O relógio

Esse moleque me roubou. - escutei alguém gritando. - E não é a primeira vez. Exijo que algo seja feito.

- E será. Vamos revistar o quarto, talvez tenha ficado em algum lugar. - escutei Renato dizer.

Eu estava agoniado, precisava usar alguma coisa, mas não podia. Como eu odiava os finais de semana. Estava saindo do quarto para ir tomar água para ver se conseguia controlar a vontade quando o homem quis me bater.

- Devolva ladrãozinho de merda.

Antes que eu pudesse fazer qualquer coisa, que eu nem sei se faria, meu irmão entrou na minha frente.

- Se encontrarmos algo com ele, aí ele vai ter o castigo que merece. Onde está indo, Fábio?

- Água. Posso?

Odiava como eu ficava sem voz e gaguejava quando estava perto deles, fosse minha família ou aqueles monstros nojentos.

- Vai e volta aqui. Vamos dar uma olhada no teu quarto e vamos ter uma conversinha.

- Ele deve estar indo esconder.

- Fábio, volte aqui.

Voltei.

- Tire a roupa.

- Eu só quero ir tomar água.

- Depois você vai. Agora obedeça. Eu não quero brigar com você.

Sem escolha, eu fiz o que ele mandou. Fiquei sem roupa e ainda fui revistado.

Reviraram o quarto e eu quase enlouquecendo.

- O que você fez com as minhas coisas?

- Não está comigo. Posso ir tomar água agora, por favor, Renato?

Renato assentiu e eu desci a escada correndo.

- Que susto, Fábio. - Disse minha mãe. - O que você aprontou?

- Nada. Posso colocar um pouco de açúcar na água?

- Por quê?

- Deu vontade de tomar água doce.

Eu tinha esperança de que a água doce pudesse amenizar meu desejo por heroína.

- Você está tremendo. Deixa que eu arrumo.

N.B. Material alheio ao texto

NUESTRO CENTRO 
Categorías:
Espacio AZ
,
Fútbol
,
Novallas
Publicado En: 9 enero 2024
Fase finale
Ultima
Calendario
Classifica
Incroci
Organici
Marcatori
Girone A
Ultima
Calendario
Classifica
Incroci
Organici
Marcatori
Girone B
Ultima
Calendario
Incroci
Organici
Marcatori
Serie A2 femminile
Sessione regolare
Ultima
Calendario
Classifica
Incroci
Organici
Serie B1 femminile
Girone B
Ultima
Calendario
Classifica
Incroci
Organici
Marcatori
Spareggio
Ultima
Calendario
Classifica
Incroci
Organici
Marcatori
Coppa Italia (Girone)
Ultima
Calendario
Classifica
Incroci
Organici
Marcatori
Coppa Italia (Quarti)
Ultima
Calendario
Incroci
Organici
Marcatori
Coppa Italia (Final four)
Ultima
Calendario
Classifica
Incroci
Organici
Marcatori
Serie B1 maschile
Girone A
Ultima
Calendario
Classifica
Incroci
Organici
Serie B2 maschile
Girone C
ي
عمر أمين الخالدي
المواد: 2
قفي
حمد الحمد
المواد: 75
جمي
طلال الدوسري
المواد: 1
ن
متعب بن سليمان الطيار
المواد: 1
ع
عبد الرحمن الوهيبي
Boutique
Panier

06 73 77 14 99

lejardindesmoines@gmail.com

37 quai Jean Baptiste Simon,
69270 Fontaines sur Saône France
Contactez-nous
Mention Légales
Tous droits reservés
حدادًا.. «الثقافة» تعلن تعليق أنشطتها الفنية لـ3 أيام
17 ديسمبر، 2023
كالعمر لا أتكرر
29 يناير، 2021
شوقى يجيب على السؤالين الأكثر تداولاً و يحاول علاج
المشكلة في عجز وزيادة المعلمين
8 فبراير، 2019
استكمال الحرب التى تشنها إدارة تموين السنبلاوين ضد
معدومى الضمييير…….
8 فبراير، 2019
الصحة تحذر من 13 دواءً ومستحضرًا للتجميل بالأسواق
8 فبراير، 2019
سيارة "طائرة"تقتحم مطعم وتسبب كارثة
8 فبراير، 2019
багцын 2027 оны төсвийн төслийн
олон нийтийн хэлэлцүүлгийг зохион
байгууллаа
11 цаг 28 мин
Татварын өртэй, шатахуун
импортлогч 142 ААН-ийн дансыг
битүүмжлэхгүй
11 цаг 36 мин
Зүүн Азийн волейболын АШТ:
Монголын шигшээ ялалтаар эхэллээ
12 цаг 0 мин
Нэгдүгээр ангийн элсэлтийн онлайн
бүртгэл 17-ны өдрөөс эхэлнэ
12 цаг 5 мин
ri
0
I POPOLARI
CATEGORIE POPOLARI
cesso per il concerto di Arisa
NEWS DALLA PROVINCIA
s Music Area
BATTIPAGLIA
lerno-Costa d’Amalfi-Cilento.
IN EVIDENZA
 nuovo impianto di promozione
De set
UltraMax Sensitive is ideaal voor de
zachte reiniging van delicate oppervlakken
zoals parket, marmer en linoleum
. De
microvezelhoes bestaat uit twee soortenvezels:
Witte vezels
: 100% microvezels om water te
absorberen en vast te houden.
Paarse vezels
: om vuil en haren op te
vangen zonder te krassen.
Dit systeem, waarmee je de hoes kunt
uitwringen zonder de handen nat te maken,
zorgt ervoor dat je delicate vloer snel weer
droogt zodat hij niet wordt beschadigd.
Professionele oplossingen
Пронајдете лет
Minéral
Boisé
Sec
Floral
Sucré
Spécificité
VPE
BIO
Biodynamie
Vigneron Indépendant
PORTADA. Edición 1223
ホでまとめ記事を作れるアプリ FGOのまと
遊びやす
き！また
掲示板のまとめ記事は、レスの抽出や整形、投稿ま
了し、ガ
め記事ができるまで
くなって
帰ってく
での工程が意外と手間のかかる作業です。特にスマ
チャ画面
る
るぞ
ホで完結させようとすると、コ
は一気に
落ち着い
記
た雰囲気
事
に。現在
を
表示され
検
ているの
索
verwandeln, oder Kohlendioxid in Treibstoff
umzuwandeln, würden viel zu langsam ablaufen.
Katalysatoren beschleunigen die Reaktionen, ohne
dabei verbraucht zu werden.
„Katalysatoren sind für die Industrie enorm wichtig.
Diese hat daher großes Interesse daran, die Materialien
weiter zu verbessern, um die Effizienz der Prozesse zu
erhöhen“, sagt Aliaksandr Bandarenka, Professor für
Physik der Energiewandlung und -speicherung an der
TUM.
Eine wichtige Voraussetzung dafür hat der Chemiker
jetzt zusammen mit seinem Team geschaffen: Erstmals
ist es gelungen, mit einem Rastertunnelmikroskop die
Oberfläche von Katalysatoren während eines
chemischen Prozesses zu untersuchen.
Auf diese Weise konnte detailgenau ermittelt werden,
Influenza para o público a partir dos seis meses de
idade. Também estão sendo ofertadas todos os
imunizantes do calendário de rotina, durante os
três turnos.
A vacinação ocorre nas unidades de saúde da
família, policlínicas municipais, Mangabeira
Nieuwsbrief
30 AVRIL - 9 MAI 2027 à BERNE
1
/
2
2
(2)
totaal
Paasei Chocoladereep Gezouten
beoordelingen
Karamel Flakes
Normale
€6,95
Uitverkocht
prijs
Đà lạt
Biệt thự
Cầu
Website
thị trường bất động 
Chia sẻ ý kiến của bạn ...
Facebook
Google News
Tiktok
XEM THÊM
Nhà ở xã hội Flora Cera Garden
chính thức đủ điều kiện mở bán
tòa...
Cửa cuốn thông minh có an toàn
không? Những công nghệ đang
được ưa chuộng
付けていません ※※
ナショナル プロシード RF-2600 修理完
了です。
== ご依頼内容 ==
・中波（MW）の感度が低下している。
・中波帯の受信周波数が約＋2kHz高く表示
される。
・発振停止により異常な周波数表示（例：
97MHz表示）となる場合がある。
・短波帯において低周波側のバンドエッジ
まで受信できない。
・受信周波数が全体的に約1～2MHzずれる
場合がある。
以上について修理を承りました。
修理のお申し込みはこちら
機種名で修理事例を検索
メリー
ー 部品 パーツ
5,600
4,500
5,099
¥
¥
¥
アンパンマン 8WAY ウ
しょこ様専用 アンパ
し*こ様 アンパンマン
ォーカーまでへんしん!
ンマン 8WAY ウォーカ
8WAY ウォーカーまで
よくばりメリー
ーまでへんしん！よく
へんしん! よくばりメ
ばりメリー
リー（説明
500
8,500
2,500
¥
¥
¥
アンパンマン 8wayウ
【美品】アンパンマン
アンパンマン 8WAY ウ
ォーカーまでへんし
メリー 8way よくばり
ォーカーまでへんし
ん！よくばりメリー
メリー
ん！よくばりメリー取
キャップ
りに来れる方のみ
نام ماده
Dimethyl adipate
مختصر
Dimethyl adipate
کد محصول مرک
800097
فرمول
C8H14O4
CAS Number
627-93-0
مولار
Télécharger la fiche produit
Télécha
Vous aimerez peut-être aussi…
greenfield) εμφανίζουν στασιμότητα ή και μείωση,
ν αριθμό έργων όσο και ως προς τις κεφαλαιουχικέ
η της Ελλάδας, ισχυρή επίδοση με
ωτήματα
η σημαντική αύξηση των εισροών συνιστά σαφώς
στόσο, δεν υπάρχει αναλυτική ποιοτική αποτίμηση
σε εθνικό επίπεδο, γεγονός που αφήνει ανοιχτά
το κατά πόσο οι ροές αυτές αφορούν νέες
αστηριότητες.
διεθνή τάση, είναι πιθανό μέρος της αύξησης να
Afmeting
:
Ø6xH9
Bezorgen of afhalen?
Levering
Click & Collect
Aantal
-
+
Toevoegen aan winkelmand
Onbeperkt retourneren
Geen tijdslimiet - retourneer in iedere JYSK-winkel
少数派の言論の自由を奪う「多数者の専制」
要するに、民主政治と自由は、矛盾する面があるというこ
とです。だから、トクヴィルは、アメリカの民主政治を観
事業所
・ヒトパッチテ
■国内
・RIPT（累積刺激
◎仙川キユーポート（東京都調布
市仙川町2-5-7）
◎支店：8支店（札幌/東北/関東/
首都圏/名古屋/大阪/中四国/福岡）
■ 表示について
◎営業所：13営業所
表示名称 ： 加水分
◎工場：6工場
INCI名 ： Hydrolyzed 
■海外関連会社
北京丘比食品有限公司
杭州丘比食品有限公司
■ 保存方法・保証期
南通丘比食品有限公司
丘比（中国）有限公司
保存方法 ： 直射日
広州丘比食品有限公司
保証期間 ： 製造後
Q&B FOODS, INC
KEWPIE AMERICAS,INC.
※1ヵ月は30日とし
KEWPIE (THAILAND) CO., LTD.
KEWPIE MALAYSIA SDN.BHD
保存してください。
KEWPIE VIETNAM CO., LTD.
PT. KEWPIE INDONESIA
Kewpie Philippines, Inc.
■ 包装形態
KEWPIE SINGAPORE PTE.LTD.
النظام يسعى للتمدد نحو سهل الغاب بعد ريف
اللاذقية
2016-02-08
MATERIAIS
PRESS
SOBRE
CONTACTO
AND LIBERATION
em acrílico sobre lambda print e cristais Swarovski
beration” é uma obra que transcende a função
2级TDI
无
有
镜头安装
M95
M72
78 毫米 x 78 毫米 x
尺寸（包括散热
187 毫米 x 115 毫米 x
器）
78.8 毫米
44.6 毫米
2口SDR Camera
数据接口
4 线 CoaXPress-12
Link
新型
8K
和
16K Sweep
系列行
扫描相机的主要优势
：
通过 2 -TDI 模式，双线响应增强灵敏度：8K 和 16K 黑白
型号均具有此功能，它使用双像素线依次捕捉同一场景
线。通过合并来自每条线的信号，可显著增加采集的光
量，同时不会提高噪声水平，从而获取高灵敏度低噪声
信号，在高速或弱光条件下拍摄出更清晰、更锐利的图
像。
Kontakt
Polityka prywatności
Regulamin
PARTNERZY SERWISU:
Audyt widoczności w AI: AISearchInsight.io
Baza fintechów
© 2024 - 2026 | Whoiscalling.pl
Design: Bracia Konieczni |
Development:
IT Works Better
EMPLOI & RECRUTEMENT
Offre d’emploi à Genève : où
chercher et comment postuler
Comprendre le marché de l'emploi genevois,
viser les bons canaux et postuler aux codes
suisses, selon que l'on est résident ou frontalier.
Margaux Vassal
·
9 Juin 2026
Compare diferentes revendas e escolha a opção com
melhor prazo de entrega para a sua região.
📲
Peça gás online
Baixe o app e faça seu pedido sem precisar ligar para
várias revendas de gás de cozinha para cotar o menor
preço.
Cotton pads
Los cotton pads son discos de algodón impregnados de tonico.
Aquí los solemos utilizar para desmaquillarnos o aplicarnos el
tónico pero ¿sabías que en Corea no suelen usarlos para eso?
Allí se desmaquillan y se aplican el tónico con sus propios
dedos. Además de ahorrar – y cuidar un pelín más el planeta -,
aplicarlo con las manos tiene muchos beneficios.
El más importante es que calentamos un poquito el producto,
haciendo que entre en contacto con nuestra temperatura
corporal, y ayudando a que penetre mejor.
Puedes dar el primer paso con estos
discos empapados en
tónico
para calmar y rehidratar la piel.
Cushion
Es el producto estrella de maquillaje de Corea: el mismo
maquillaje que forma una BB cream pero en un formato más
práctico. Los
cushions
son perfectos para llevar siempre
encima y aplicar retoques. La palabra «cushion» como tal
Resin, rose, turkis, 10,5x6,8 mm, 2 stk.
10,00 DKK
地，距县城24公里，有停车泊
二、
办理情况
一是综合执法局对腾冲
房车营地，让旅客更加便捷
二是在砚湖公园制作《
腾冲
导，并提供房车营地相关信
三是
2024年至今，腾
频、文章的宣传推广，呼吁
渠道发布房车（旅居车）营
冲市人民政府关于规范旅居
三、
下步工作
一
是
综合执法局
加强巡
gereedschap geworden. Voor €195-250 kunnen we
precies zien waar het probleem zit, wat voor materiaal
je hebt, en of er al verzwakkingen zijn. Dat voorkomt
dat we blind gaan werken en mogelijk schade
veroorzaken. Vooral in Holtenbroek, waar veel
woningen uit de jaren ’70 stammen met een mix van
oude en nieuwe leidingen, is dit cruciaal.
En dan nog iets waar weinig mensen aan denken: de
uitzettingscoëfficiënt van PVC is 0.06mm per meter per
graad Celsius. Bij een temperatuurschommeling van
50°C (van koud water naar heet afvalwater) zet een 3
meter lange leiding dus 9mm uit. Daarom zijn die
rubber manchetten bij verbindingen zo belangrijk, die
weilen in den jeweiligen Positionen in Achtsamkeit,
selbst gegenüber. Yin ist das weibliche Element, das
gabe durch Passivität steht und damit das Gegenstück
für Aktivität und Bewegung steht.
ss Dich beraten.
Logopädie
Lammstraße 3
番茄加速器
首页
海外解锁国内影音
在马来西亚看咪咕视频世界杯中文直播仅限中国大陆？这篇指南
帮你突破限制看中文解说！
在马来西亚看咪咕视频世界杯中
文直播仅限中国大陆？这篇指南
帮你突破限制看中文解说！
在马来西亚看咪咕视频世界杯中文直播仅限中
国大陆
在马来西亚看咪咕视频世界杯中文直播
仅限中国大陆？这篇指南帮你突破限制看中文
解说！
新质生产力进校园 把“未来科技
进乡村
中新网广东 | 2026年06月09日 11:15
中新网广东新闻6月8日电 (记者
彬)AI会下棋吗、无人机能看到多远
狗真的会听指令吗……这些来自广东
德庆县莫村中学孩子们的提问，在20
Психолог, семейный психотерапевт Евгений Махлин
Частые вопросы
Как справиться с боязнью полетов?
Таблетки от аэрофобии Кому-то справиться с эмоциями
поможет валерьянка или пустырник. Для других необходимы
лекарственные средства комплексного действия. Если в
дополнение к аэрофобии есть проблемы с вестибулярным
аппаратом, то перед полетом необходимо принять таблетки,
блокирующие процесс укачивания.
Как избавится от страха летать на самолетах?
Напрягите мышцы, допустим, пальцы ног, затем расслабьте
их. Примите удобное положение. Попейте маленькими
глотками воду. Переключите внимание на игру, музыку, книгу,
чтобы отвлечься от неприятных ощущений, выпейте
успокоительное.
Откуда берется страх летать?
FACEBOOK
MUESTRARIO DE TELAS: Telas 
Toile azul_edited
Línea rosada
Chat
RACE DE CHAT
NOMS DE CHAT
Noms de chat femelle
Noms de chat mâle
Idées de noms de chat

Olhei para as minhas mãos e vi que realmente estava tremendo e minha visão estava ficando turva. Nada bom. Tomei toda a água com açúcar num gole só. Eu estava perdendo o controle.

- Acho melhor você subir, tem cliente chegando. - disse mamãe.

Eu assenti e subi, lágrimas escorriam pelo meu rosto. Lágrimas de ansiedade, de abstinência e de rejeição. Eu já estava acostumado com a frieza da mamãe, mas ainda doía.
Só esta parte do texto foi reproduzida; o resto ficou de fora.